- _TASK STATEMENT_:
Report each line below that carries the word "projeto".

Page-level text extractions
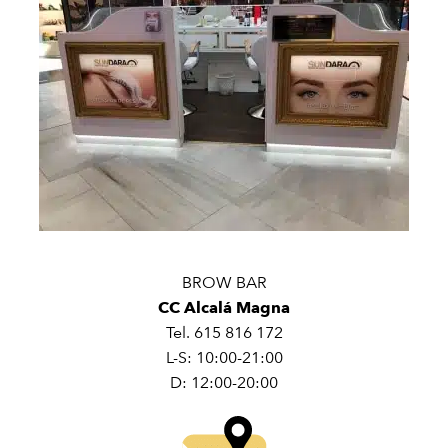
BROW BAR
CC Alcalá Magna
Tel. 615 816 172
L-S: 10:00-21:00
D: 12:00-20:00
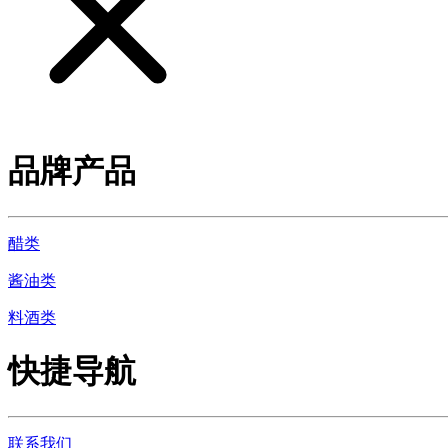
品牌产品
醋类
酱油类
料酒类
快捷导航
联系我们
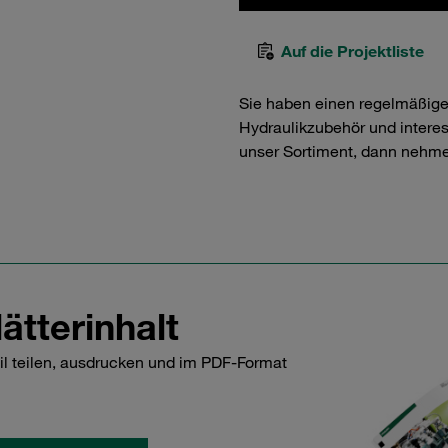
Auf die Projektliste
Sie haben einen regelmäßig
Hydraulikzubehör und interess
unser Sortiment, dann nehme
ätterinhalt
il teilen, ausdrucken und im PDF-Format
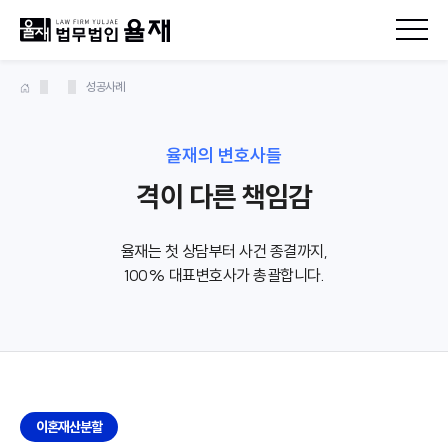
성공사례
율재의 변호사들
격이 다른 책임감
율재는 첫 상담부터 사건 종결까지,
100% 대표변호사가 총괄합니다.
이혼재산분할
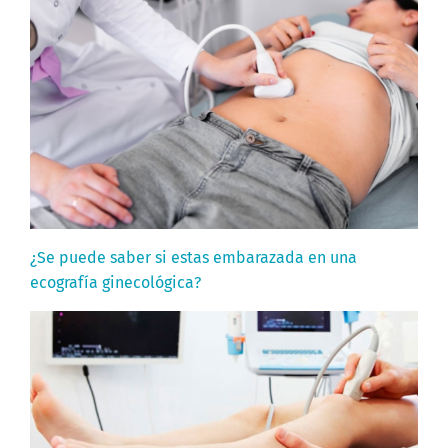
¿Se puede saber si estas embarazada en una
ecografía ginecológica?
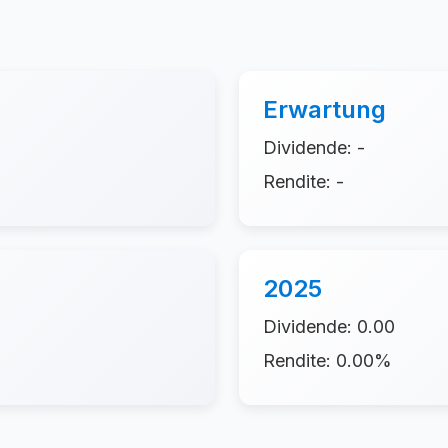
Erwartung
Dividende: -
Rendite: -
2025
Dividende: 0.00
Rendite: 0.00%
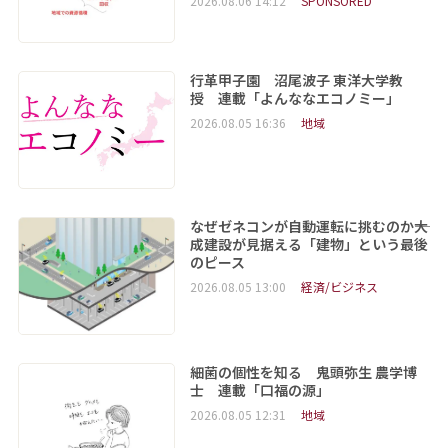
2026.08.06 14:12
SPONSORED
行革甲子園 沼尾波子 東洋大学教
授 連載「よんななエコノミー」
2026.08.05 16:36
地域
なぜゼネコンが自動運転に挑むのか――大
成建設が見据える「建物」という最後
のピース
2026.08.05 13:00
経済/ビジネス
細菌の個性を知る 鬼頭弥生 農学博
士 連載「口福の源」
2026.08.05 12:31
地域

--

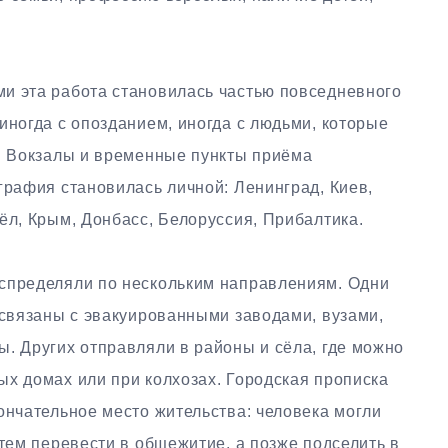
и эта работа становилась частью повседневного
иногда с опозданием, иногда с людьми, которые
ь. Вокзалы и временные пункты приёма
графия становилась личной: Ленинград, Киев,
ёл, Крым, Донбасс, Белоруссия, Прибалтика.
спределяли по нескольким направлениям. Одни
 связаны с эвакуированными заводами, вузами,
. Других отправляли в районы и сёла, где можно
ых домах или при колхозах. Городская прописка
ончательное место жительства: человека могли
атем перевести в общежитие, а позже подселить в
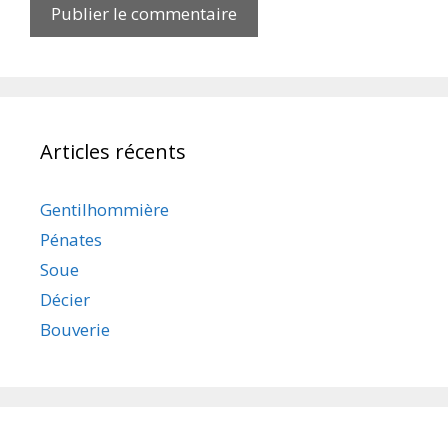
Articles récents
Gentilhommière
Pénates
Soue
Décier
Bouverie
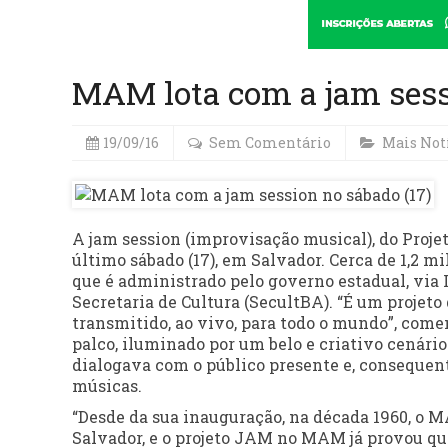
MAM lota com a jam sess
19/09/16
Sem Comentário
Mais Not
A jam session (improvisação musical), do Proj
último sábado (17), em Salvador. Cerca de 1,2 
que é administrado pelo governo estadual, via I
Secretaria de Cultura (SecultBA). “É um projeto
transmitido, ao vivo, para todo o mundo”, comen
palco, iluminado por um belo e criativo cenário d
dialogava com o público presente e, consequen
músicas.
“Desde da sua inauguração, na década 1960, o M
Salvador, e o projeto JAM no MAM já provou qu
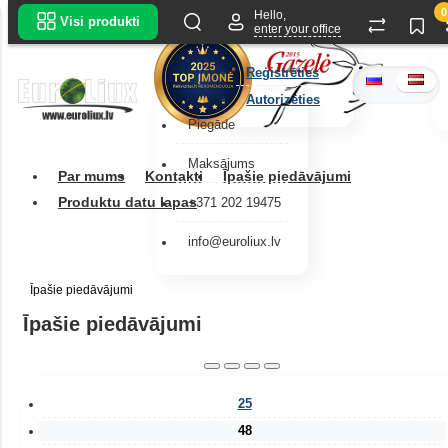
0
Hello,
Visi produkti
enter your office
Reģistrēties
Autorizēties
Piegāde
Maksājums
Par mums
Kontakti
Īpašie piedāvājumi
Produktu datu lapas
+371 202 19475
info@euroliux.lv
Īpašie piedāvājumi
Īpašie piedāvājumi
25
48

- _COMPLETED TASK_:
Secretaria de Cultura (SecultBA). “É um projeto
Salvador, e o projeto JAM no MAM já provou qu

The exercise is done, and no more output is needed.